Wanted: Dead or AliveYour Taxes;

It is important to note that RRSP’s have been set up to ensure that CRA benefits from the removal of funds, either if you are dead or alive.

It has been a regular practice of advisors to suggest that there needs to be an assigned beneficiary to your RRSP or RIFF.

CRA has recently won a tax case that sets the precedent that we can no longer expect to be able to bypass probate fees by having an RRSP beneficiary.

If you designate your spouse or partner as the beneficiary, the RRSP or RRIF will qualify for a tax-deferred “rollover” to the surviving partner’s RRSP or RRIF. This is fine with CRA as they will get their loot later.

In cases where no rollover is available due to the death of a spouse or partner, the tax issues change. The tax burden associated with that generally falls to the estate.

Gail L. Belanger was reassessed by the Canada Revenue Agency for more than $6,200 in taxes resulting from her liability on approximately $15,600 she received in 1998 from her late mother’s RRIF.

Ms. Belanger testified that when her mother named her children as direct beneficiaries of her RRIF, it was her intention that the proceeds of the RRIF were to be received by her children “directly and not through her estate” and that the estate be responsible for paying the taxes on the RRIF.

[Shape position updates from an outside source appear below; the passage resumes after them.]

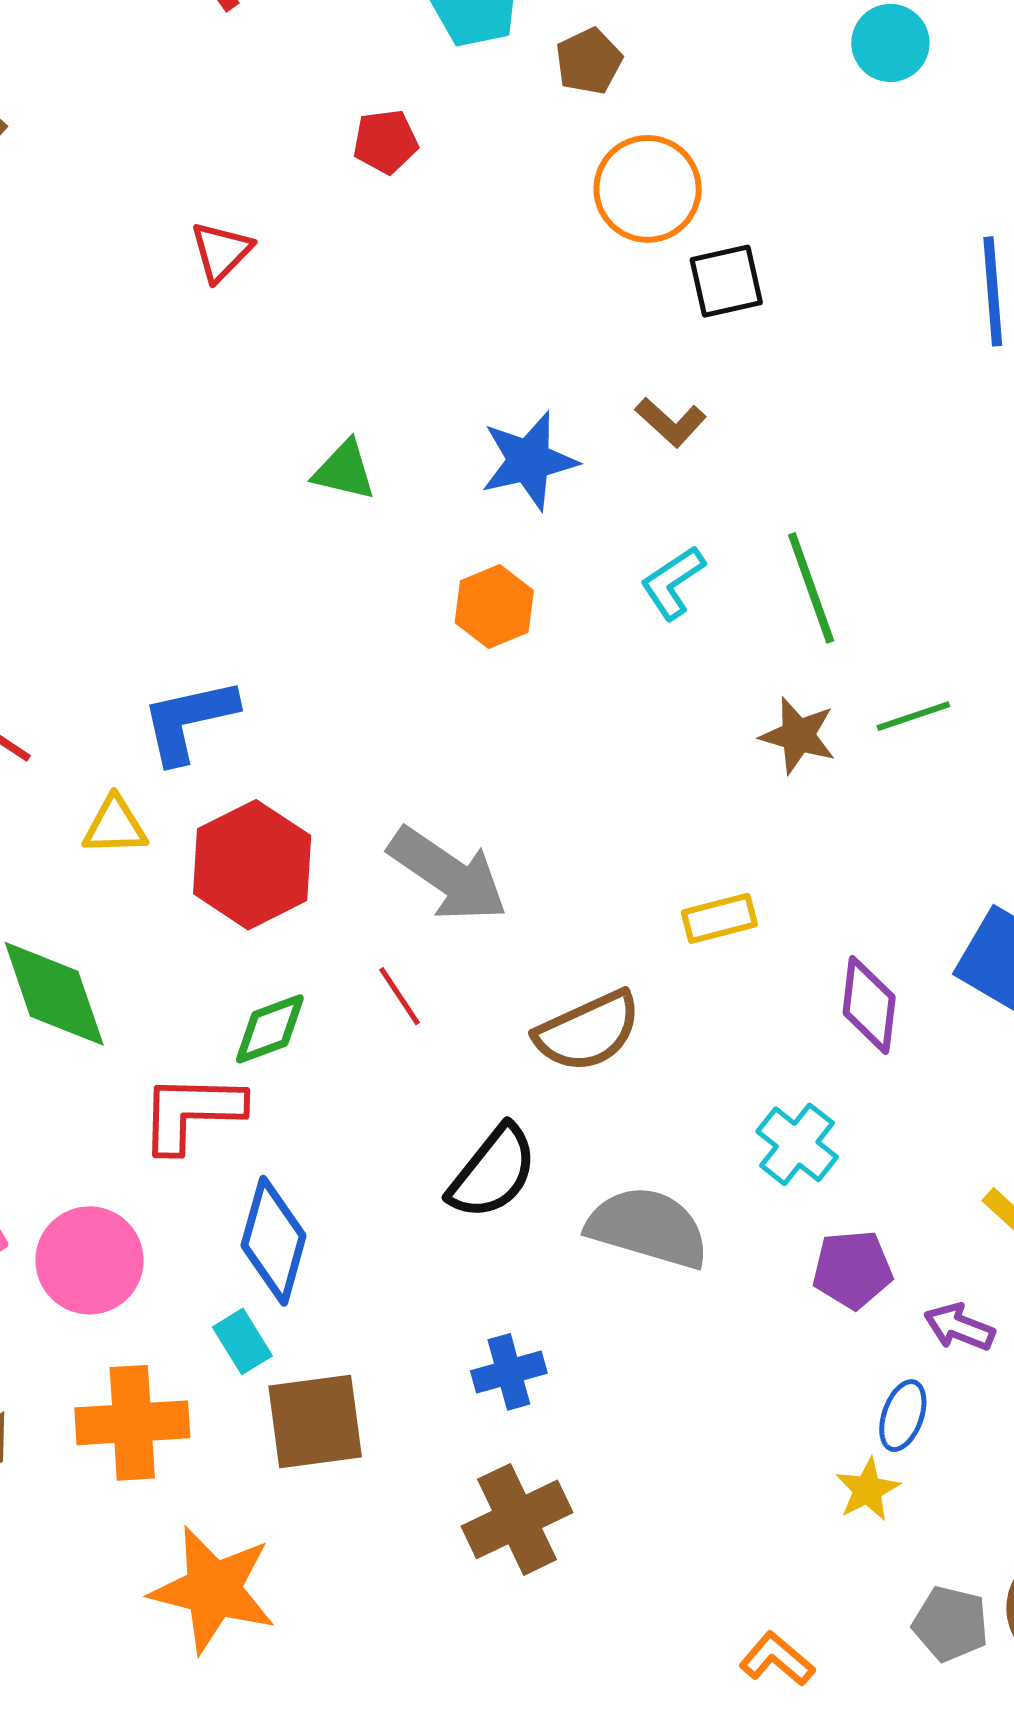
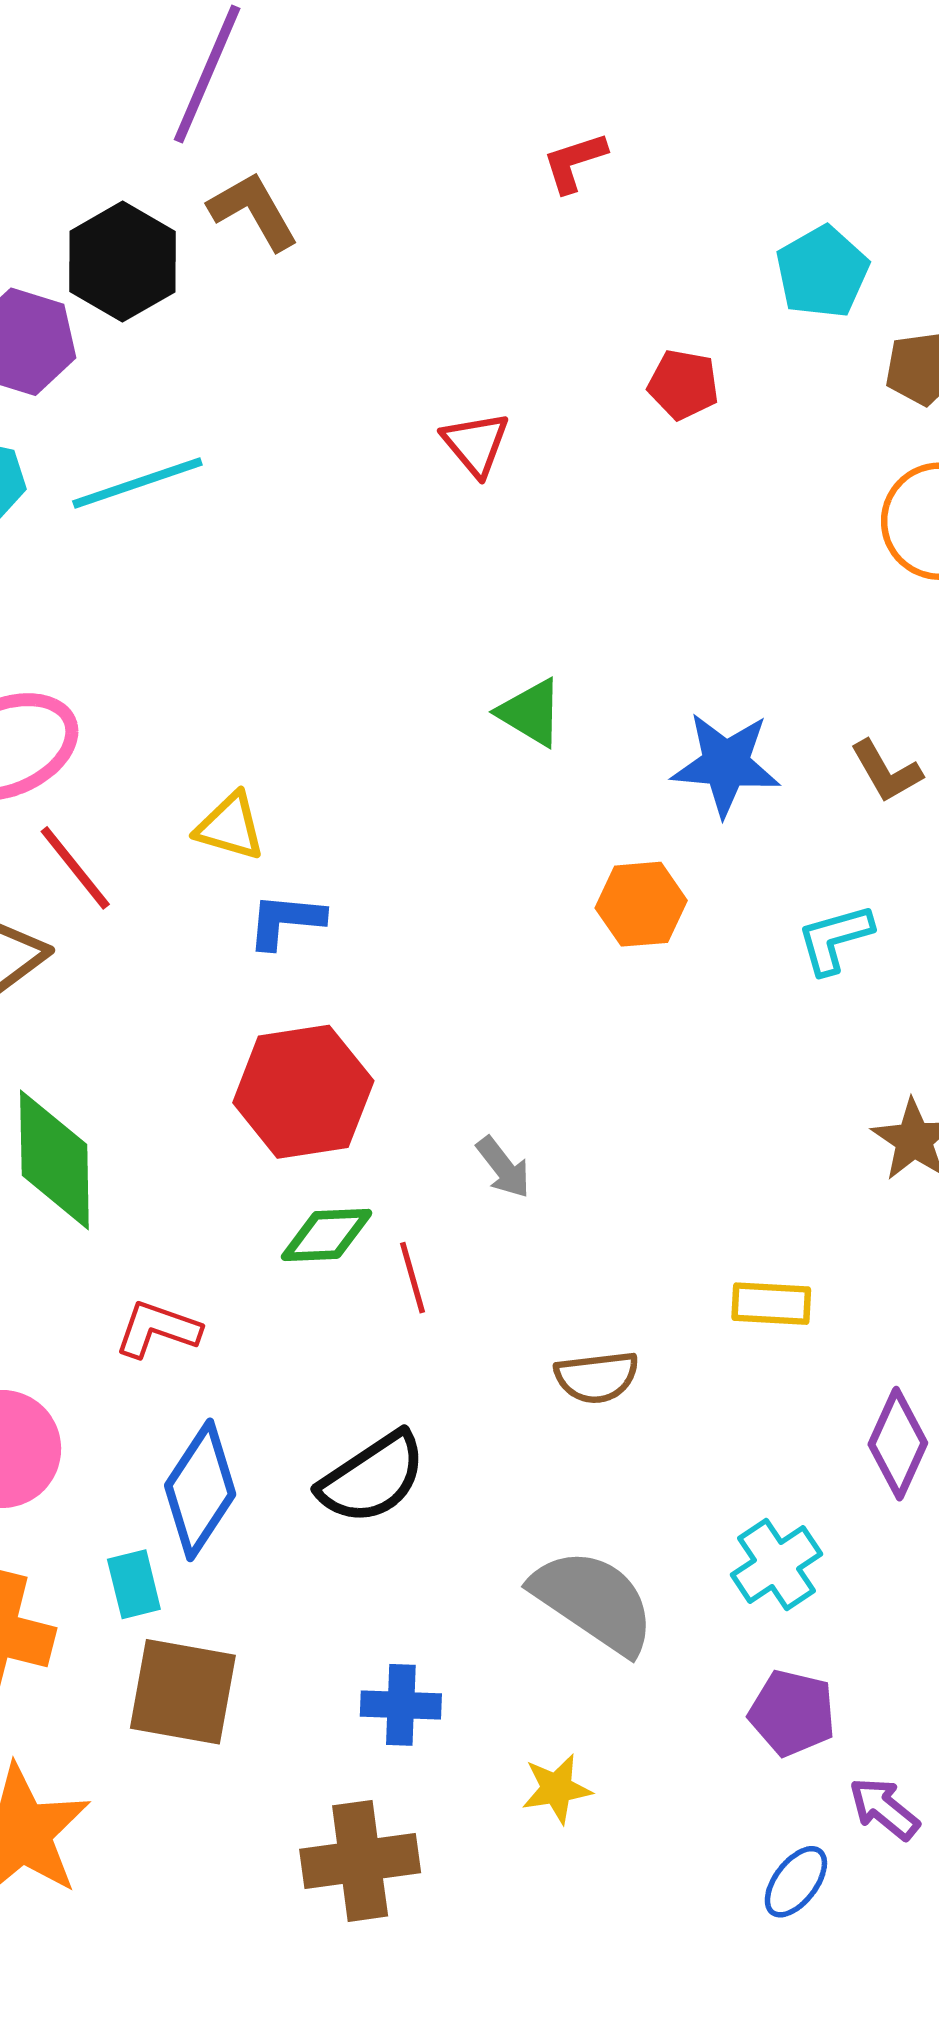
red triangle: (221, 251) -> (476, 444), turned -42
blue L-shape: (189, 720) -> (286, 921), size x0.7
yellow triangle: (115, 826) -> (230, 827), moved
gray arrow: (448, 874) -> (503, 1167), size x0.5
green diamond: (270, 1029) -> (327, 1235), moved
brown semicircle: (588, 1031) -> (597, 1377), size x0.7
red L-shape: (192, 1112) -> (158, 1329), size x0.7
black semicircle: (493, 1172) -> (372, 1478), moved
yellow star: (868, 1490) -> (557, 1789), moved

The CRA attempted to collect the estate taxes owing on the RRIF over several years, but without success. It finally turned to the joint and several liability rule under the Income Tax Act, which says that upon the death of the annuitant of a RRIF, the annuitant (or the annuitant’s estate) and any recipient of RRIF proceeds are “jointly and severally liable to pay a part of the annuitant’s tax” on the RRIF for the year of the annuitant’s death.

Ms. Belanger argued that the CRA’s failure to collect the tax owing from the estate and its subsequent attempt to collect it from the beneficiaries was “not fair.” She maintained that the Tax Court should hold the executor of the estate of her late mother accountable for any liability of the estate.

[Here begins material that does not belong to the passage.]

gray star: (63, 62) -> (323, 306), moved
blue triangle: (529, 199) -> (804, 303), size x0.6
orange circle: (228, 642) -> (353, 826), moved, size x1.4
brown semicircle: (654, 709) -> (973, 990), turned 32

The judge found that since the fair market value of the RRIF was indeed taxable in Ms. Belanger’s late mother’s return since no rollover was available, the estate was appropriately liable for the taxes owing on the RRIF.

And, since the Act also makes a taxpayer who received monies from a RRIF jointly and severally liable for such taxes, the CRA could properly go after Ms. Belanger for the taxes owing.

The bottom line here is; that don’t think your government wants you to retire better off and be sure that they do want your money, regardless if you are dead or alive. The answer is clear; Use your RRSP wisely and at the age of 69 make sure there is no money there when you die or retire.

In the mean time you need a strategy to transfer the money from within your RRSP to outside your RRSP and plan to do it without paying taxes on the money.